The total cells needed value is useful for checking whether your cell pellet or suspension contains enough cells for the plate. It also helps when you scale a protocol from a few wells to a full plate.

The target seeding density shows the final cell concentration in the working suspension. The stock must be more concentrated than this final density for a dilution-based setup to work.

If the calculator reports that the stock suspension is not concentrated enough, the calculation is not a rounding problem. It means the target requires more cells per mL than the stock can provide at the selected final volume.

Cell Seeding Calculator mistakes to avoid

Do not mix up cells per well with cells/mL. Cells per well describes the dose in one well, while cells/mL describes the concentration of the suspension.

Do not enter volume per well in mL when the calculator asks for µL. A 100-fold or 1000-fold unit mistake can completely change the seeding plan.

Do not forget to include control wells if they receive the same cell suspension. Excluding controls makes the prepared volume too low.

Do not apply viability correction twice. If your counter already reports viable cells/mL, leave the viability correction off.

Do not assume a single seeding density fits every cell type. Growth rate, attachment efficiency, assay duration, passage number, and plate surface area can all change the best starting density.

Cell Seeding Calculator use cases in lab work

A student can use this calculator to learn how a counted suspension becomes a working seeding suspension. The result links a simple dilution calculation to a real plate layout.
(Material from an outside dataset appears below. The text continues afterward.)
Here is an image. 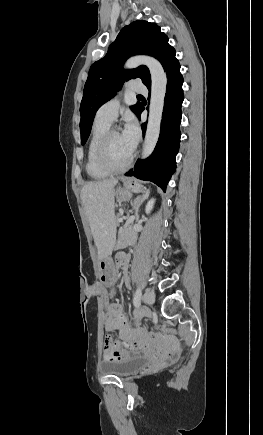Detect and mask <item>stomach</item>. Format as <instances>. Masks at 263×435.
<instances>
[{"label":"stomach","mask_w":263,"mask_h":435,"mask_svg":"<svg viewBox=\"0 0 263 435\" xmlns=\"http://www.w3.org/2000/svg\"><path fill=\"white\" fill-rule=\"evenodd\" d=\"M123 186H118L114 192L116 199L119 202L126 201L131 198L132 193H139L142 190V186L133 181L132 179L123 178ZM101 270V281L104 288H109L110 297L117 299L120 293L119 271L117 268H113V265L108 257L102 259L99 263Z\"/></svg>","instance_id":"0dacf381"}]
</instances>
A teacher can use the tool to create classroom problems where students compare 24-well, 96-well, and 384-well formats. Changing the volume per well shows why concentration matters.

A lab worker can use it before preparing replicate wells for viability, staining, or imaging assays. The extra mix option helps reduce the chance of running out of suspension during pipetting.
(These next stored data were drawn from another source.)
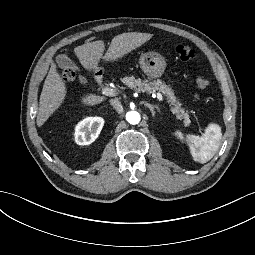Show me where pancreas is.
Listing matches in <instances>:
<instances>
[{
	"mask_svg": "<svg viewBox=\"0 0 255 255\" xmlns=\"http://www.w3.org/2000/svg\"><path fill=\"white\" fill-rule=\"evenodd\" d=\"M123 83L130 87L131 89L135 90L138 93L146 92L147 94H154L156 92H161L165 95L167 100L175 106L173 112L176 113V117L181 119L179 113L183 114L185 117V124L188 125L190 122L189 115L185 114V110L178 104L176 101V97L173 95V91L170 89V84H166L162 80H157L151 83L142 82L141 79L136 80L132 76H125L123 78Z\"/></svg>",
	"mask_w": 255,
	"mask_h": 255,
	"instance_id": "pancreas-1",
	"label": "pancreas"
}]
</instances>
A researcher can use it to scale a pilot experiment into a larger plate format. The total cells needed output makes it easier to check whether the available culture is enough for all conditions.

Cell Seeding Calculator quality checklist

  • Confirm the stock concentration is fresh and measured in cells/mL.
  • Confirm whether the target means total cells or viable cells per well.
  • Check that the final volume per well matches the assay format.
  • Add enough extra working suspension for reservoirs and pipetting loss.
  • Review whether the calculated stock volume can be pipetted accurately.
  • Record the calculation in your lab notebook or worksheet.
Cell Dilution Calculator

Use it when you already know the stock and target cell concentration.

Cell Viability Calculator

Check live and dead cell percentages before choosing a seeding target.

Hemocytometer Calculator

Convert chamber counts into the stock concentration used for seeding.
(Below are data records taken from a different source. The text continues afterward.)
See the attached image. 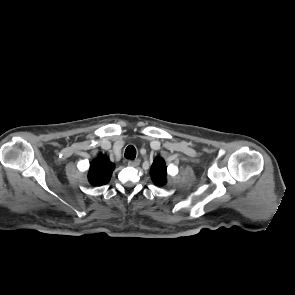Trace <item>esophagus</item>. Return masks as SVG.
I'll return each mask as SVG.
<instances>
[{"mask_svg": "<svg viewBox=\"0 0 295 295\" xmlns=\"http://www.w3.org/2000/svg\"><path fill=\"white\" fill-rule=\"evenodd\" d=\"M139 164H140V160L139 159L128 161V165L131 166V167H136Z\"/></svg>", "mask_w": 295, "mask_h": 295, "instance_id": "1", "label": "esophagus"}]
</instances>
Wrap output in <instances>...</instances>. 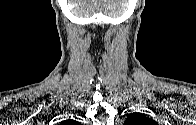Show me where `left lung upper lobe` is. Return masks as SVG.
<instances>
[{
  "instance_id": "1",
  "label": "left lung upper lobe",
  "mask_w": 196,
  "mask_h": 125,
  "mask_svg": "<svg viewBox=\"0 0 196 125\" xmlns=\"http://www.w3.org/2000/svg\"><path fill=\"white\" fill-rule=\"evenodd\" d=\"M125 125H155L156 122L140 113L130 114L124 123Z\"/></svg>"
}]
</instances>
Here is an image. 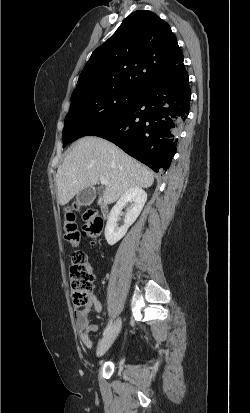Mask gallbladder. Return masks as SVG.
Returning a JSON list of instances; mask_svg holds the SVG:
<instances>
[{"mask_svg": "<svg viewBox=\"0 0 250 413\" xmlns=\"http://www.w3.org/2000/svg\"><path fill=\"white\" fill-rule=\"evenodd\" d=\"M95 196H96L95 190L92 187H87L77 194L76 196L77 204L85 205V206L90 205L95 199Z\"/></svg>", "mask_w": 250, "mask_h": 413, "instance_id": "obj_1", "label": "gallbladder"}]
</instances>
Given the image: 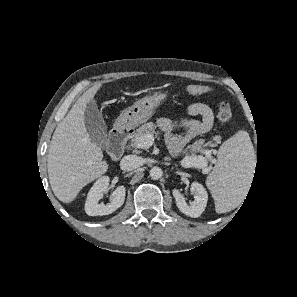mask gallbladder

Lab Questions About Cell Seeding Calculator

What does a Cell Seeding Calculator calculate?

It calculates total cells needed, stock cell suspension volume, medium volume, and target seeding density from cells per well, well count, stock concentration, and culture volume.

Should I correct cell seeding for viability?

Correct for viability when your target is viable cells per well and your counted concentration includes dead cells. The effective stock concentration becomes total concentration multiplied by viability percentage.

Why is the stock volume sometimes too large?

The stock volume becomes too large when the measured suspension is less concentrated than the target final seeding density. In that case, the cells must be concentrated or the seeding target must be lowered.

How much extra cell suspension should I prepare?

Many plate setups use 5% to 15% extra volume to cover pipetting loss. The right overage depends on the number of wells, pipette accuracy, reservoir dead volume, and lab practice.